Gary Bisbee, Ph.D.: Alexis as expected. This has been a just a terrific interview. We do appreciate your being with us. I have one last question. And dotted throughout your discussion earlier has been advice for leaders generally, not just women, but certainly [00:19:00] women. Let me ask the specific question. What advice do you give for up and coming women leaders who really kind of have the bit in their teeth and really want to be successful? What kind of advice would you give them?

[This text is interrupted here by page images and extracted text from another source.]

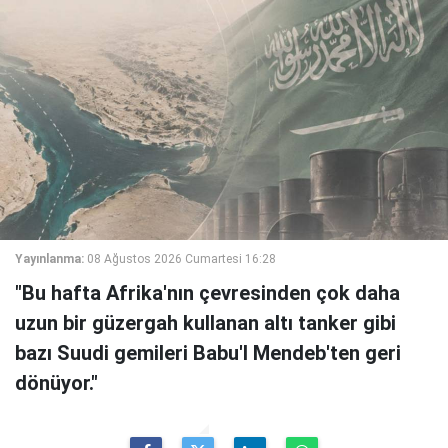
Yayınlanma:
08 Ağustos 2026 Cumartesi 16:28
"Bu hafta Afrika'nın çevresinden çok daha
uzun bir güzergah kullanan altı tanker gibi
bazı Suudi gemileri Babu'l Mendeb'ten geri
dönüyor."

Alexis Stiles: I do think you own your own career, so you know, don’t. Anyone else make all the decisions for you, really purposefully think about your career and have some goals in mind. That being said, don’t be so stuck on those goals that you don’t take interesting opportunities that come your way. I’m someone who’s usually, if you’re, you know, if it. If it’s something that’s gonna increase your skills, even if it feels a little off of what you are doing today, if it’s gonna add skills to your toolkit, if it’s something that’s exciting and interesting, if you’re gonna be working with people who are gonna support you, absolutely do it. Don’t do it for 20 years, but maybe, you know, , do it for a period of time. And look for ways to then parlay that into other opportunities and experiences because your career is a cumulative series of accomplishments [00:20:00] and environments that you’re in. And all of those are additive to be able to continue to advance your career. So it’s both owning it but not being so dogmatic about you know, the path that you need to take. Because sometimes those circuitous paths actually land you in a very different spot.
Gary Bisbee, Ph.D.: Very important and terrific advice. Thank you, Alexis, and thanks for being with us. Much appreciated.
Alexis Stiles: Thank you for having me. It was my pleasure. Thank you, Gary.